What is Parkinson’s disease?
Parkinson’s disease is a progressive, neurodegenerative movement disorder. It worsens over time, and it is caused by the degeneration of nerve cells in the brain. The most prominent symptoms of Parkinson’s disease affect movement, although many other symptoms may also occur, some of which can be even more disabling than the movement symptoms.
Estimated seven to 10 million people worldwide, and as many as one million individuals in the United States live with PD. Approximately 60,000 Americans are diagnosed annually; incidence increases with age. (source: Parkinson’s Disease Foundation).
What is the role of mitochondrial dysfunction in Parkinson’s disease?
Scientists have accrued a large body of evidence confirming that mitochondria play an important role in the development of Parkinson’s disease. The most prominent symptoms of Parkinson’s disease are muscle trembling and weakness, which then progress to muscle immobility. These symptoms are the result of a decline of dopamine in the brain, which occurs as a result of loss of neurons that produce this vital neurotransmitter.
Mutations to mitochondria directly affect a cell’s ability to make dopamine. Damaged mitochondria can negatively influence neurons – including those that produce dopamine – in many ways. For example, they can cause overproduction of free radicals that can damage the cells; they can affect calcium regulation within the cells and the intracellular spaces, which directly affects neuronal health; they can create problems with axonal transport (the way nerve cells communicate with each other); and they can cause cell death. All of these aspects can contribute to malfunction or death of dopamine-producing neurons.
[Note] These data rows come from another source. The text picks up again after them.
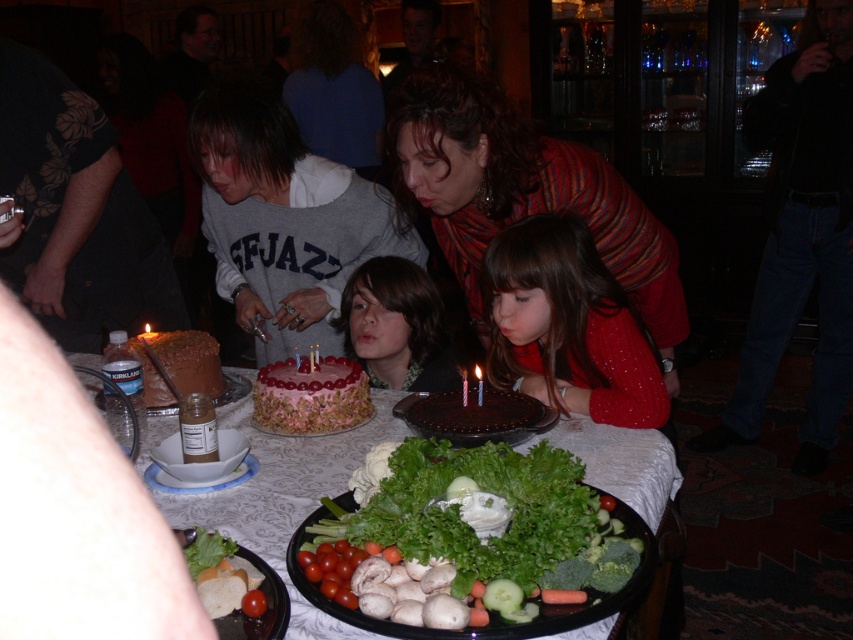 You are a guest at the birthday party and want to place a decorative item exactly at the center of the table. The table has coordinates ranging from 0 to 1 on both axes. Given the smooth pink cake at center is at position 0.511, 0.467, can you determine if the cake is positioned at the true center of the table?

The smooth pink cake at center is located at point (397, 326), which is very close to the true center coordinates of (426, 320). Since the coordinates are nearly identical, the cake is effectively positioned at the center of the table.

Consider the image. You are a guest at the birthday party and want to place the translucent plastic candle at center on the green leafy lettuce at center. Will the candle fit on the lettuce without hanging over the edges?

The green leafy lettuce at center has a larger width than the translucent plastic candle at center, so the candle will fit on the lettuce without hanging over the edges. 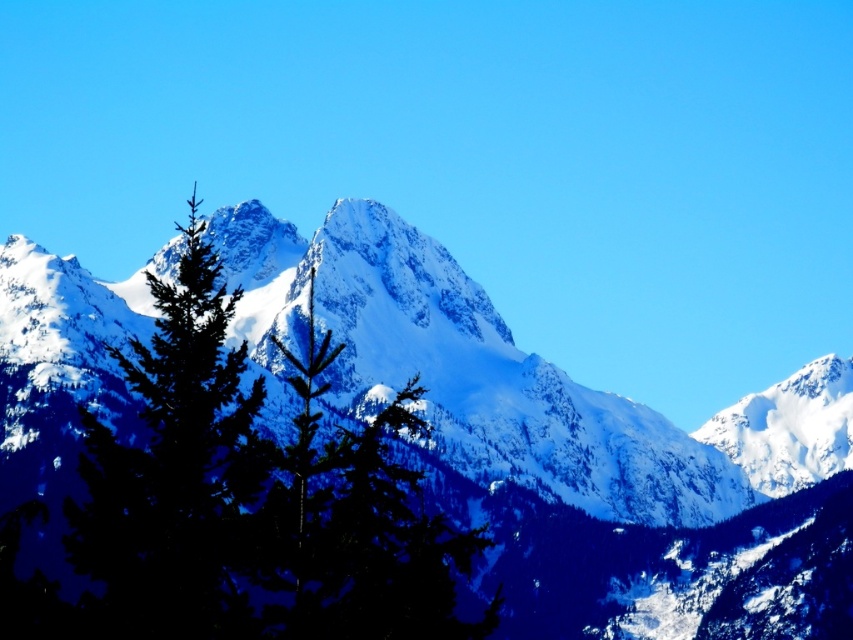 Question: Among these points, which one is farthest from the camera?

Choices:
 (A) (177, 371)
 (B) (142, 477)

Answer: (A)

Question: Is snowy peak at center in front of green matte tree at center?

Choices:
 (A) no
 (B) yes

Answer: (A)

Question: Is snowy peak at center above green matte tree at center?

Choices:
 (A) yes
 (B) no

Answer: (B)

Question: Which point appears farthest from the camera in this image?

Choices:
 (A) (331, 216)
 (B) (128, 556)

Answer: (A)

Question: Does snowy peak at center have a larger size compared to green matte tree at center?

Choices:
 (A) no
 (B) yes

Answer: (B)

Question: Which point is farther to the camera?

Choices:
 (A) (231, 499)
 (B) (395, 353)

Answer: (B)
Mutations to mitochondria can occur through exposure to environmental toxins, such as medications or pesticides, or they can occur as a result of genetics – both inherited and acquired mutations. To further complicate the interplay between mitochondria and Parkinson’s disease, pathways of disease can affect mitochondria directly, such as through direct genetic mutations, or indirectly, by affecting a substance upstream from the mitochondria that interferes with its normal functioning.
The economic impact of Parkinson’s disease is significant. The National Institute of Neurological Disorders and Stroke (NINDS) estimates that Parkinson’s disease carries an annual cost of over $5.6 billion to our society, including both direct medical expenses and indirect costs such as lost income, disability payments and medical costs.
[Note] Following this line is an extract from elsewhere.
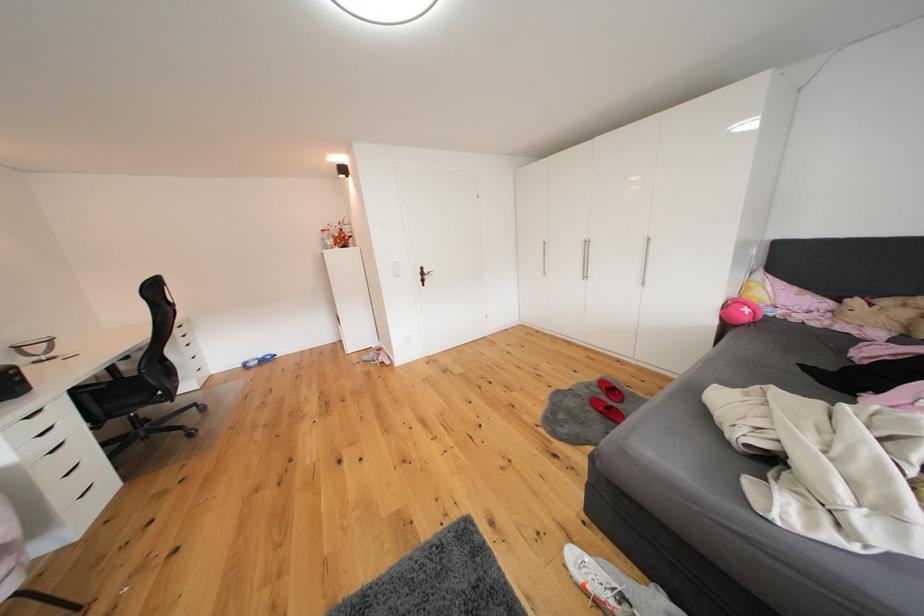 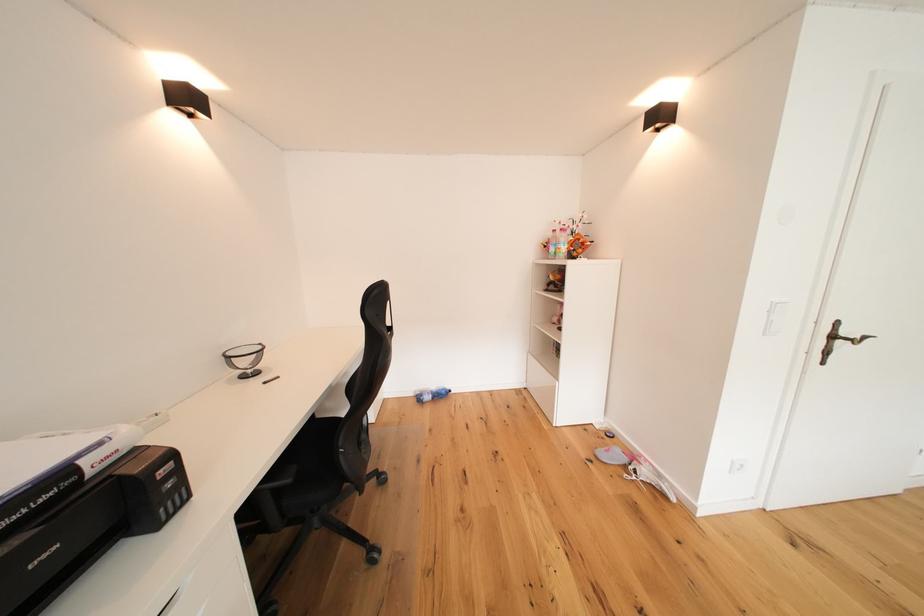 Locate, in the second image, the point that corresponds to point (432, 277) in the first image.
Parkinson’s disease (PD) is a common and disabling neurodegenerative disease marked by progressive motor dysfunction, which results from selective degeneration of the nigrostriatal pathway. Complex I defects may result in oxidative stress and increase the susceptibility of neurons to excitotoxic death. In this way, environmental exposures and mitochondrial dysfunction may interact and result in neurodegeneration.
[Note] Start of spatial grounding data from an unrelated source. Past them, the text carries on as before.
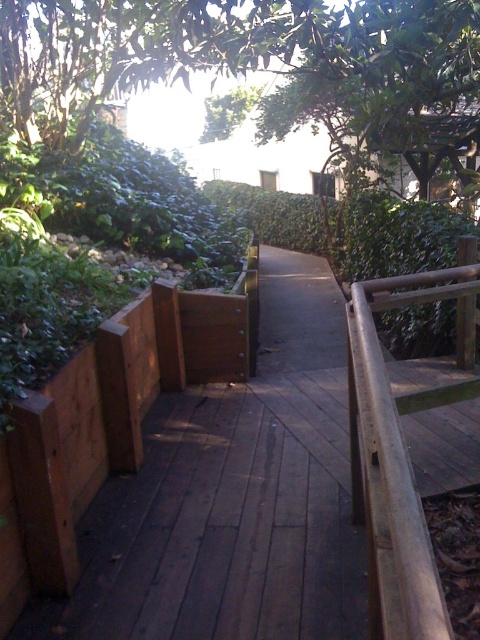 Can you confirm if brown wooden deck at center is positioned to the right of brown wooden rail at right?

No, brown wooden deck at center is not to the right of brown wooden rail at right.

Is point (290, 300) positioned in front of point (350, 326)?

No, (290, 300) is behind (350, 326).

Locate an element on the screen. brown wooden deck at center is located at coordinates (216, 564). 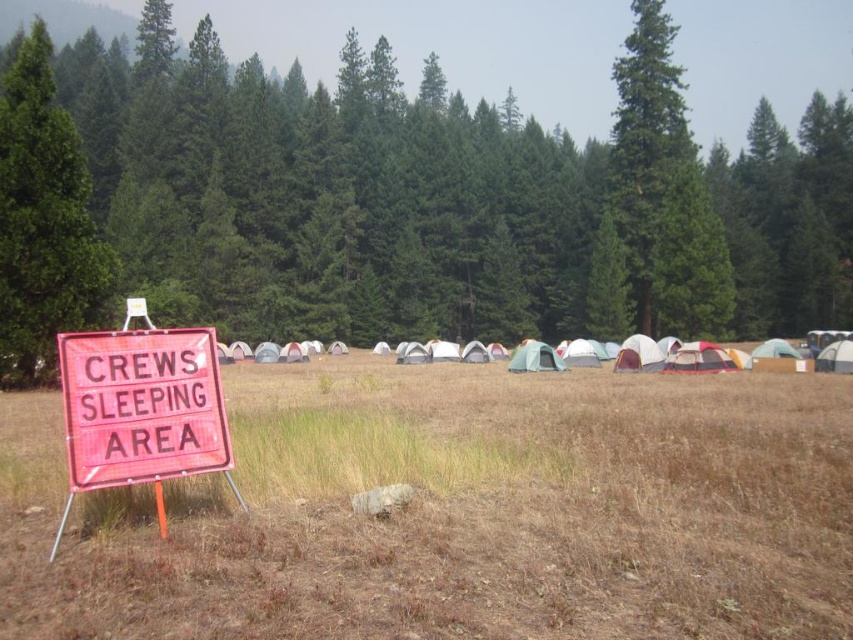 Question: Which is nearer to the pink plastic sign at left?

Choices:
 (A) white fabric tent at center
 (B) white fabric tents at center
 (C) green matte tree at center

Answer: (A)

Question: Is green matte tree at left further to camera compared to white fabric tent at center?

Choices:
 (A) no
 (B) yes

Answer: (A)

Question: Which object is the farthest from the green matte tree at left?

Choices:
 (A) white fabric tent at center
 (B) green matte tree at center

Answer: (B)

Question: Can you confirm if green matte tree at center is smaller than white fabric tent at center?

Choices:
 (A) no
 (B) yes

Answer: (A)

Question: Is pink plastic sign at left to the left of white fabric tent at center from the viewer's perspective?

Choices:
 (A) no
 (B) yes

Answer: (B)

Question: Which point is farther to the camera?

Choices:
 (A) (55, 180)
 (B) (88, 593)
 (C) (737, 352)
 (D) (543, 355)

Answer: (D) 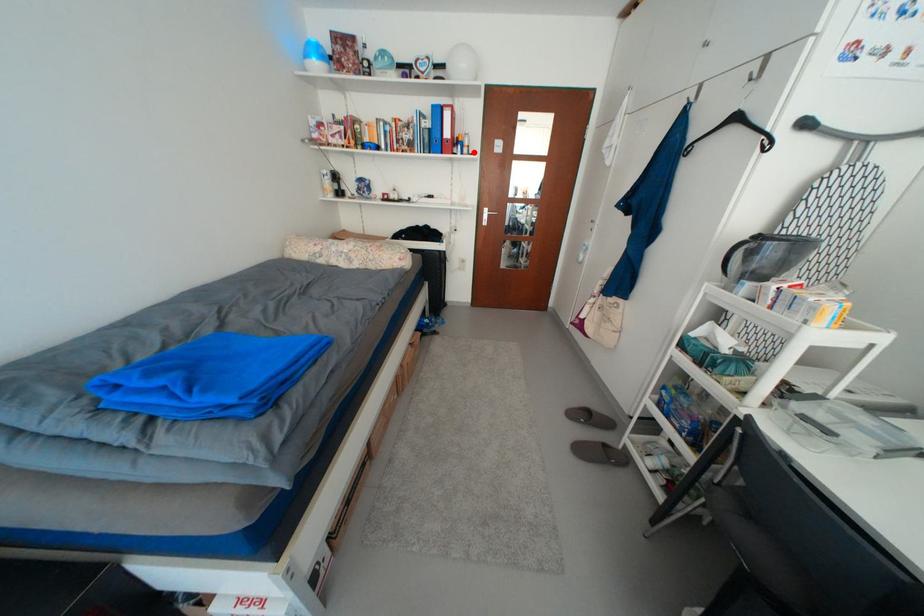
Recent findings implicate mitochondrial dysfunction, oxidative damage, abnormal protein accumulation and protein phosphorylation as key molecular mechanisms compromising dopamine neuronal function and survival as the underlying cause of pathogenesis in both sporadic and familial PD.
Mitochondrial dysfunction may not be the only cause of Parkinson’s disease, but interventions focused on improving mitochondrial function are showing positive progress. Several studies have been performed using agents that influence mitochondrial function, including the use of dopamine agonists (similar to dopamine) and Coenzyme Q10 to replace or boost the function of the patient’s mitochondria. Researchers also are exploring different avenues of treatment for individuals with Parkinson’s disease in which mitochondrial dysfunction has been noted. Current treatment relies on the replacement of dopamine. However, this does not reverse the loss of neurons or further progression of the disease. Researchers are targeting mitochondrial function as a way to alter this key component of the disease.